Task requirements: Reproduce verbatim every line from the one that includes "Answer in <instances>...</instances>." to the closing line of the entries; omit everything before it.

————

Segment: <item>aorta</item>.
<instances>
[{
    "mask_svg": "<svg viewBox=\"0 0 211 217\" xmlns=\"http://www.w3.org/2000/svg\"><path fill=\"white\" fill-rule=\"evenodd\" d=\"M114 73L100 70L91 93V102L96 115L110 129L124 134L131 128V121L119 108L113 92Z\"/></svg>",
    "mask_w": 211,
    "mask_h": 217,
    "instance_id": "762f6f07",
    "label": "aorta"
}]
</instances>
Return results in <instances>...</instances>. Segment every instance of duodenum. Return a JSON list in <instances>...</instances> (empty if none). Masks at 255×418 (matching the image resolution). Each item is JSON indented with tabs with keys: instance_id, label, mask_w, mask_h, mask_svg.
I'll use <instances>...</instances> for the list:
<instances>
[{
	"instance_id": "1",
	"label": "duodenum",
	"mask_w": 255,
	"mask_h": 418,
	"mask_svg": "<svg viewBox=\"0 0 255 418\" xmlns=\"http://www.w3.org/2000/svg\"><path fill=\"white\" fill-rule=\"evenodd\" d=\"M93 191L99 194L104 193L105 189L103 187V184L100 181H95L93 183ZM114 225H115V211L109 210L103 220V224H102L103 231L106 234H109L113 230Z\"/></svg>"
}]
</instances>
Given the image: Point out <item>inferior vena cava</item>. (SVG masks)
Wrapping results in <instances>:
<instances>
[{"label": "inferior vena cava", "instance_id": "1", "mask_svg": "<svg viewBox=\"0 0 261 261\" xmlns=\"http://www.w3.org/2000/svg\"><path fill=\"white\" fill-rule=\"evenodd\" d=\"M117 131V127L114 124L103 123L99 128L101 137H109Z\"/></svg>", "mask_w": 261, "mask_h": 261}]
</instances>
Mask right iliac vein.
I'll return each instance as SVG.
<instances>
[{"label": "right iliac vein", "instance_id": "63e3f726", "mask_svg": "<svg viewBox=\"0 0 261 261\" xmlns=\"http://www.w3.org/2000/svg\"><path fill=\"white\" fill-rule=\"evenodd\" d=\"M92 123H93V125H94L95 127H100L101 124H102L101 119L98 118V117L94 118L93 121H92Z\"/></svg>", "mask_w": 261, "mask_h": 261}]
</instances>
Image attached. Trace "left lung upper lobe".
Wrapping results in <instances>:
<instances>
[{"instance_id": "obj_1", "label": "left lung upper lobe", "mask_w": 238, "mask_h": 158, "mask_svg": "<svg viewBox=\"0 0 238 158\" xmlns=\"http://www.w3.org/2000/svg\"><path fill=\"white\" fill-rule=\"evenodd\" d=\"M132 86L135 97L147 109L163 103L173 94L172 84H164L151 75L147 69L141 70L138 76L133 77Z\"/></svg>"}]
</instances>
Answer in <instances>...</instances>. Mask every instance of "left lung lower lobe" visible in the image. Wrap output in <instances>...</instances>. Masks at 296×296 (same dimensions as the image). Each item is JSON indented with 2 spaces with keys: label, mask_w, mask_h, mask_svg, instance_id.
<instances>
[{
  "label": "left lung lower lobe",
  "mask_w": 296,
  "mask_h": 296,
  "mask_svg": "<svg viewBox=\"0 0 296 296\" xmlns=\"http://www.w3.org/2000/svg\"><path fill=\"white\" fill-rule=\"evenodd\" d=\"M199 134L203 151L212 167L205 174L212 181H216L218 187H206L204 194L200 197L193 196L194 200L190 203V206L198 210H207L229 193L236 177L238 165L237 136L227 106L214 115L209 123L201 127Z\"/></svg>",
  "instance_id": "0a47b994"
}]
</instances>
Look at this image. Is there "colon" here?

————

Response to this task:
Answer in <instances>...</instances>. Mask every instance of "left lung lower lobe" visible in the image. Wrap output in <instances>...</instances>. Masks at 296×296 (same dimensions as the image). Each item is JSON indented with 2 spaces with keys: label, mask_w, mask_h, mask_svg, instance_id.
<instances>
[{
  "label": "left lung lower lobe",
  "mask_w": 296,
  "mask_h": 296,
  "mask_svg": "<svg viewBox=\"0 0 296 296\" xmlns=\"http://www.w3.org/2000/svg\"><path fill=\"white\" fill-rule=\"evenodd\" d=\"M199 134L203 151L212 167L205 174L212 181H216L218 187H206L204 194L200 197L193 196L194 200L190 203V206L198 210H207L229 193L236 177L238 165L237 136L227 106L214 115L209 123L201 127Z\"/></svg>",
  "instance_id": "0a47b994"
}]
</instances>
Look at this image. Is there "colon" here?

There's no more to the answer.